E, por isso, foi o profissional de música mais importante do último meio século no Brasil. Além de seu fundamental lado de pesquisador, com vários livros essenciais para a devida compreensão da música popular, Zuza tinha “música nas veias”: por elas cabia de tudo, desde que fosse de qualidade. O slogan nasceu como título de um de seus programas de fim de tarde na Rádio Jovem Pan em muitas décadas passadas.
Um mote pessoal, nutrido e cultivado com paixão em seu dia a dia. Zuza conseguiu – quase num passe de mágica – transferi-lo para cada projeto, cada realização durante sua carreira de estudante de contrabaixo na Julliard School em Manhattan; depois engenheiro de som da TV Record nos lendários anos 1960; até desabrochar como curador e produtor musical.

Meio século dourado, para ele, profissionalmente, e para a música brasileira, que começou em 1978, no I Festival Internacional de Jazz de São Paulo, no Anhembi. Foi a largada para uma série de outros festivais – Free Jazz, Montreux, entre vários outros –, nos quais ele fez amostragens inclusivas, que iam dos grupos mais revolucionários aos mainstream.

Não é exagero afirmar que Zuza mudou radicalmente a vida musical deste meio século. De um lado, foi parceiro e pesquisador meticuloso da música popular brasileira. De outro, ao trazer para o Brasil o estado da arte do jazz, impulsionou e tirou do esquecimento a música instrumental brasileira. Pioneiros como o saxofonista Vitor Assis Brasil e o experimental Grupo Um tocaram em festivais concebidos por Zuza. A convivência dos brasileiros com os grandes do jazz e o compartilhamento do público com toda esta efervescência resultou na tão esperada consolidação da música instrumental por aqui. Isso valeu especialmente para os estudantes de música, que passaram a enxergar nela um caminho novo e viável.

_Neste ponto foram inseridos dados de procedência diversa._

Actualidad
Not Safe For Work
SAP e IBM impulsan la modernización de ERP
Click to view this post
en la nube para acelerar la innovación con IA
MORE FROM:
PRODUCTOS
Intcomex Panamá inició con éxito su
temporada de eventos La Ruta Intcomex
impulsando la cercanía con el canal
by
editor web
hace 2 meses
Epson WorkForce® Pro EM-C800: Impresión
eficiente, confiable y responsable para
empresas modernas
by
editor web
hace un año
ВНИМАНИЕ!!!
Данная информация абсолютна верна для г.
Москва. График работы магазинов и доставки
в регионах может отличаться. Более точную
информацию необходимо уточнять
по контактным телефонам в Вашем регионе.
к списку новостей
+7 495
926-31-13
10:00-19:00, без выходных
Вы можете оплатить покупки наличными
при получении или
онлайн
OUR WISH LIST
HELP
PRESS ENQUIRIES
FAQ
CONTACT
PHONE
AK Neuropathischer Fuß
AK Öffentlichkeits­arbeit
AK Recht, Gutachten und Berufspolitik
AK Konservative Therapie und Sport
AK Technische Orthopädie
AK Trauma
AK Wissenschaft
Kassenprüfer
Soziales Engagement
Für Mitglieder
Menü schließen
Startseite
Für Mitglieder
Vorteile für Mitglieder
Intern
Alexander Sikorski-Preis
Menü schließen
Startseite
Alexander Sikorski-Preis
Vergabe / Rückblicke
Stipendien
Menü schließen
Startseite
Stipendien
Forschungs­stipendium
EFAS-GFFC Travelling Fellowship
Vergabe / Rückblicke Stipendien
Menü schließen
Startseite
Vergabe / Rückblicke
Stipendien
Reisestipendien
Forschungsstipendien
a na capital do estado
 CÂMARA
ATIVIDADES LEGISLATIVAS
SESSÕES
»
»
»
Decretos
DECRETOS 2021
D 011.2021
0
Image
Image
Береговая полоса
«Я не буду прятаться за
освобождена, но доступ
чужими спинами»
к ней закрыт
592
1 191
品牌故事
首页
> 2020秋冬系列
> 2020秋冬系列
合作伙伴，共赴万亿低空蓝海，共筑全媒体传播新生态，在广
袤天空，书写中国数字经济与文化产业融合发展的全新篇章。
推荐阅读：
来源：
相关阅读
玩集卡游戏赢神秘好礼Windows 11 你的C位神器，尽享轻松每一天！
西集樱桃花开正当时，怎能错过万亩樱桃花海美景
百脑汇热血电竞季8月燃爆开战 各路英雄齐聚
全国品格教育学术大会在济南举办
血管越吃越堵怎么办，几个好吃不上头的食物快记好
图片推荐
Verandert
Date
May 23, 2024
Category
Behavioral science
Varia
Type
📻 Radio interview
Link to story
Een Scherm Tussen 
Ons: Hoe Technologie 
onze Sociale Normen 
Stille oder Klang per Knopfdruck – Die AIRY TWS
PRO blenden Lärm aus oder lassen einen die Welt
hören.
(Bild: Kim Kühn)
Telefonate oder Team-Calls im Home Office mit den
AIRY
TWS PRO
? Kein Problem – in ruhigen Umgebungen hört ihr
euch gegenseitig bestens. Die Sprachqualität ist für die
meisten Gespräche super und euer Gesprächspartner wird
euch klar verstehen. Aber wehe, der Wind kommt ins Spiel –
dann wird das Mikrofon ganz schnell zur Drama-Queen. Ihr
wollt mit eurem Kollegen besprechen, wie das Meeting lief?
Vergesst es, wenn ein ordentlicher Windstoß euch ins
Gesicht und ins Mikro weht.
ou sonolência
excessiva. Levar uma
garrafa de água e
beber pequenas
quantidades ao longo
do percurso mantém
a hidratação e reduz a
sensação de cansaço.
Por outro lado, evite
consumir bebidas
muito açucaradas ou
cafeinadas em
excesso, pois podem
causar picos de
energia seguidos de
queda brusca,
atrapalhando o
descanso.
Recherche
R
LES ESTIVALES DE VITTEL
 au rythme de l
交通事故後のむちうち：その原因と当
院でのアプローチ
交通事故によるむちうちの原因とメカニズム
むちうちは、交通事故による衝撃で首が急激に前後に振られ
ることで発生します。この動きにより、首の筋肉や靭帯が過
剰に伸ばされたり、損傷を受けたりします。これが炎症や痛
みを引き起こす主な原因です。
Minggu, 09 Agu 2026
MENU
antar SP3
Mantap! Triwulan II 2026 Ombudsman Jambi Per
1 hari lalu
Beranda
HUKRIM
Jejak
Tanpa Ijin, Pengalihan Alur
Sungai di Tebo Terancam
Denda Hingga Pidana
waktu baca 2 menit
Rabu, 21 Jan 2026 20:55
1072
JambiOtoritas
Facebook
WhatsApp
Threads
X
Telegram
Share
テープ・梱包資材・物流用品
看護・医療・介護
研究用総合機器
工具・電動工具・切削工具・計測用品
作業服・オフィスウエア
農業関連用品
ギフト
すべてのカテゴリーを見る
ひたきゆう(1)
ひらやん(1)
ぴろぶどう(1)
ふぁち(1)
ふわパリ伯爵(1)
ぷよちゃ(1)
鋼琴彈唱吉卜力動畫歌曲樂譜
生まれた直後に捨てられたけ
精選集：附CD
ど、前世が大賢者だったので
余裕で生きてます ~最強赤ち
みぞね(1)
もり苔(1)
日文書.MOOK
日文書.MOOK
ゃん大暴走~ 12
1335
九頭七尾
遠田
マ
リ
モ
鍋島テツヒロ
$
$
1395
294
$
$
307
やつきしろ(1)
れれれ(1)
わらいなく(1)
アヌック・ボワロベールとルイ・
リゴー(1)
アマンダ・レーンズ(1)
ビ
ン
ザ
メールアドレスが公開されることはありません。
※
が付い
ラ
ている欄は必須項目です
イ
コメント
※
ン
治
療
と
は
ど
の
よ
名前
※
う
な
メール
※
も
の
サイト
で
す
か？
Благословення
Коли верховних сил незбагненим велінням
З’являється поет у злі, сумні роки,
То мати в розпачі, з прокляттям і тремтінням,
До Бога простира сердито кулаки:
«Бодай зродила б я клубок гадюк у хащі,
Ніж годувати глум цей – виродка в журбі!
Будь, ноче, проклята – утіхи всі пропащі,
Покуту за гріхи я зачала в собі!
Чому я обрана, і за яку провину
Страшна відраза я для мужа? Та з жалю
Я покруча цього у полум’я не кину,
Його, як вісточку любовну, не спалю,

O jazz brasileiro, ou que nome se queira dar, floresceu de modo notável nos últimos trinta anos. E isso se deve a Zuza. A música popular de qualidade também – também graças ao Zuza. Numa live recente que fizemos em julho, Zuza divertiu-se falando da convivência com os grandes – de Ellington a Marsalis, de João Gilberto a Caetano, Gil, Elis e Tom.

Mas, acima de tudo, jamais sentou-se em cima de glórias passadas. Continuava garimpando novos talentos na música brasileira (apostando em Ana Setton, Marcio Montarroyos e Letieres Leite. Falamos sobre suas maiores paixões: a máxima, Duke Ellington, e outra preferencial, Wynton Marsalis. Quanto ao primeiro, ele sempre o considerou o maior músico do século 20.

Uma paixão compartilhada décadas atrás por uma confraria Duke Ellington, integrada por Alberico Cilento e Carlos Conde, que mantiveram um programa de jazz na Rádio Cultura FM de São Paulo. Pois eles bancaram em 1968 um LP não-comercial, com apenas 200 cópias, com parte do show do Duke e sua orquestra no Teatro Municipal em São Paulo. “Estão nas mãos de ellingtonianos do mundo inteiro, inclusive na Duke Ellington Society. É o único registro de Duke Ellington ‘beyond the Equator’”, abaixo do Equador, contou rindo.

Faltou tempo para um livro que com certeza Zuza adoraria ter escrito sobre Ellington. Quanto a Marsalis, ele realizou seu sonho ao conceber ano passado no Sesc Pinheiros, em São Paulo, uma “instalação” Jazz at the Lincoln Center Orchestra com 15 dias de shows, masterclasses e concertos didáticos(…).